Anyhow, back to my face. Initially my mother was a bit put off. But if you know anything about my grandma (yes, the Hot Topic grandma) you’ve probably correctly assumed that it didn’t phase her in the least. You’ll also be pleased to hear that she didn’t seem to mind at all that I took the Christmas money she’d given me to the tattoo parlor to pay for the piercing. Nope, didn’t bother her at all. My grandma is frickin’ awesome.

I wore the piercing to work. What was I supposed to do? If I took it out, my hole would close up and then my Grandma’s Christmas money would be greatly under-appreciated. So I wore it. And I wore it. And I wore it some more. Eight weeks later my boss noticed.

He said:“When did you get that?”
Me: “Two months ago.”
Boss: “Oh.”

(pause)

Boss: “Why?”
Me: “I think they’re pretty.”
Boss: “Oh.”

That was the last I heard about it. Now mind you, my boss is the CEO of a non-profit with a $13 million budget. He is a man who has power to wield, if he so chooses. So I also came to the conclusion that my boss is pretty frickin’ cool, too, and should meet my grandma sometime.

I am usually fairly conscientious of where I don my eyebrow apparel, so when I visit our sites or meet with board members I take it out. Duh. I like my job and I’d like to keep in good standing with the boss, so I generally try not to scare board members (who are usually white, middle age, and upper-middle class) away. It’s common sense. However, a few weeks ago I went on a site visit to a youth summer camp and forgot to take out my piercing. It happens. *shrug* I hadn’t even noticed that I’d forgotten to take it out until I was attacked by a mob of teenage girls who wanted to tell me that my eyebrow ring was so cool, man, and ask me if it hurt. Suddenly, I was cool. I have never been cool to teenagers. I was not cool to teenagers when I was a teenager. I didn’t even know how to react. So I told them thank you and no, it didn’t hurt and that I hoped they had a good time at camp, and then I went about my merry way.

Why is she telling us this? you’re asking.

I’m telling you this because I’ve been thinking a lot about the way I present myself to the world and how that ties into my consumeristic notions about life and everything else. See, it seems to me that in my demand to be myself and express who I am, I have been decidedly consumeristic. How many pairs of armwarmers or fishnets does a girl need, anyhow? Do I really need a purse full of buttons to tell you who I am?
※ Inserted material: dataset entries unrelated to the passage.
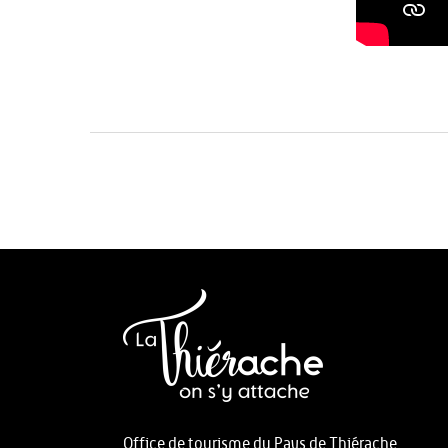
Office de tourisme du Pays de Thiérache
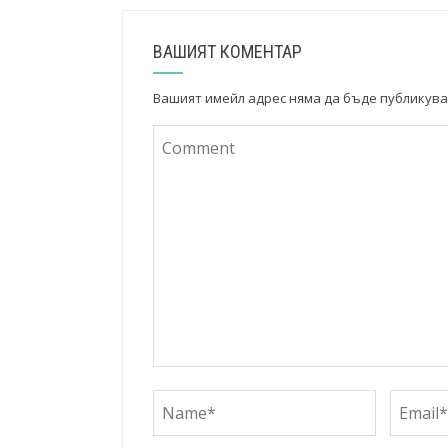
ВАШИЯТ КОМЕНТАР
Вашият имейл адрес няма да бъде публикува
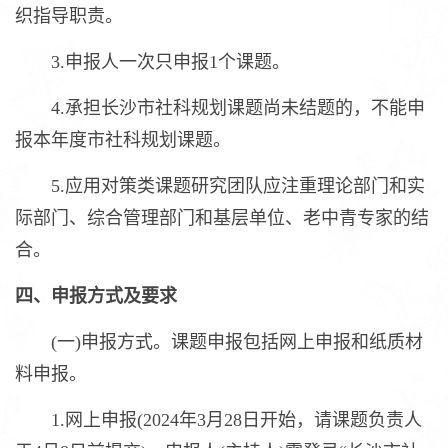
织指导职责。
3.申报人一次只申报1个课题。
4.承担长沙市社科规划课题尚未结题的，不能申
报本年度市社科规划课题。
5.应用对策类课题研究团队应注重理论部门和实
际部门、综合管理部门和基层单位、老中青专家的结
合。
四、申报方式及要求
(一)申报方式。课题申报包括网上申报和纸质材
料申报。
1.网上申报(2024年3月28日开始，请课题负责人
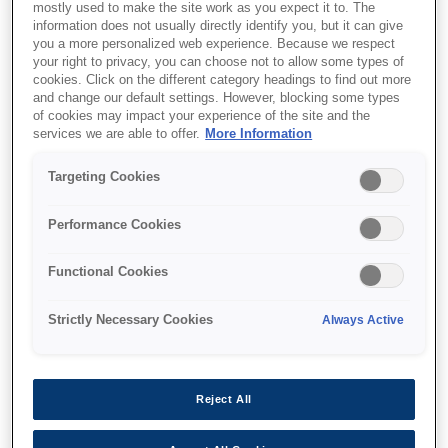
mostly used to make the site work as you expect it to. The
information does not usually directly identify you, but it can give
This product is no longer available.
you a more personalized web experience. Because we respect
Support and resources are provided
your right to privacy, you can choose not to allow some types of
below.
cookies. Click on the different category headings to find out more
and change our default settings. However, blocking some types
of cookies may impact your experience of the site and the
services we are able to offer.
More Information
SKU
:
C33S020268
Targeting Cookies
Epson SJIC4(R) Ink
Performance Cookies
cartridge for TM-J2100
(Red)
Functional Cookies
Strictly Necessary Cookies
Always Active
Find support
Reject All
I’m very irritated with myself about all of this. Who I am should be easily conveyed by the way I live my life – the things I do with my time, the way I love the people around me, the topics that ignite my heart and my passions. I should not need a button to do this. I should not need a pair of armwarmers to do this. I should not need fishnet thigh-highs to do this. I should not have to pierce my face to make a statement. So I decided to tone down my wardrobe a bit. I discussed this with my good friend Cuthbert (code names are now, by the way, in effect) who looked at me in horror and said:

“What?!?”

and then proceeded to encourage me to look at why I wear the things I wear and what would change if I did, indeed tone it down.
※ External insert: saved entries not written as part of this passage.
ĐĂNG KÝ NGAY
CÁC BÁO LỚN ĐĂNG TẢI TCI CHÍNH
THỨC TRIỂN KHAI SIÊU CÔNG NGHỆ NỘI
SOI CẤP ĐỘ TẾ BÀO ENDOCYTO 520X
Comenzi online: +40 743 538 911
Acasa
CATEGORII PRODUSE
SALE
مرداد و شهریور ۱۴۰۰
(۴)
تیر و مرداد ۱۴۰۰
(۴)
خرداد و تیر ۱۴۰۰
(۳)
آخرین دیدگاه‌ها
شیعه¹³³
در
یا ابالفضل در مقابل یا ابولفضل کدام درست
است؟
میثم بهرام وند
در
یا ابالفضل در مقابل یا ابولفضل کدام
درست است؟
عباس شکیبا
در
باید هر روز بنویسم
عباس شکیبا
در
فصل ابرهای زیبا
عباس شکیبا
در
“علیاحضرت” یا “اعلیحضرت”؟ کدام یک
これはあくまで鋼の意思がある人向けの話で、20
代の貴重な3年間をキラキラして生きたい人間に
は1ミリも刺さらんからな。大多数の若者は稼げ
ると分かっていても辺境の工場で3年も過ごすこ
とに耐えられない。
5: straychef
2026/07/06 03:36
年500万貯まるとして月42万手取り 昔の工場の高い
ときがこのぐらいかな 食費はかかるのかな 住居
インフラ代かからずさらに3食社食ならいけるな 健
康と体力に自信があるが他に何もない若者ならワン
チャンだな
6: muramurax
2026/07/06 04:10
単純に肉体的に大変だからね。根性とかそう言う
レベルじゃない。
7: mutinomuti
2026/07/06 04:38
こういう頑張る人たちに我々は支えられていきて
So here’s what I came up with:

Reasons Why I Dress Like I Was Raised In A Dungeon In My Free Time

1. Firstly, I love the reactions I get from conservative adults. OMG, it just cracks me up to see people stare at something as silly as an eyebrow ring. This bothers you? You ain’t seen nothin’ yet! Let me introduce you to a few of my friends! But seriously, when people see me dressed in
a way that invokes a stereotype, but then they get to know me and find out that I don’t spend my time thinking of creative patterns to use when cutting myself, it does a little something to them. It breaks down a barrier, just a little bit. I love the idea that because someone knew me, they could be a little bit more open to getting to know that teenager that really does feel like an outcast. I love the idea that a whole group of people might seem just a little bit more approachable to someone very conservative because the way I love defies the stereotypes associated with the way I dress. I would call this breaking down barriers.
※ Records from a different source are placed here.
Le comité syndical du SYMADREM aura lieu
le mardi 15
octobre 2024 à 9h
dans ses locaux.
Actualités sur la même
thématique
2. Secondly, I love the reactions I get from other people who are dressed just as ridiculously or from teenagers. Do you know why the mob of teenage girls came to me instead of one of my co-workers? Do you know why I meet random people at bars who aren’t hitting on me but want to talk about serious life stuff? Because allowing yourself to resemble them (or what they want to be) just a bit allows you to be approachable. Most teenagers don’t trust adults…. unless they happen to have piercings in their faces, apparently. I think a lot of people who reside on the outskirts don’t trust those in the mainstream, either. This makes me think of Paul saying that to the Jew he is a Jew and to the Greek, a Greek, and so on. To the people who I love passionately – the people who hurt in this world – the people who most need loved – I am approachable. I would call this building bridges.

So, breaking down barriers and building bridges, eh? Doesn’t sound so bad after all.

In an effort to try to tame this consumeristic beast living in my heart, I thought I should get rid of these clothes and accessories – then I found out these clothes and accessories actually play a fairly important role in my relationships with other people and what other people learn from me (and, of course, what I have the opportunity to learn). So where does that leave me? At the moment, I’m going to leave the things in my closet that were already there and I’m not going to buy any more. It’s a good start, at least, but it certainly doesn’t feel like enough to me in terms of conquering the part of me that just wants to own crap. This ‘taming-the-consumeristic-black-hole-that-my-heart-has-become’ journey is turning out not to be so simple after all. Perhaps I’ll be back with a more definitive answer at a later date….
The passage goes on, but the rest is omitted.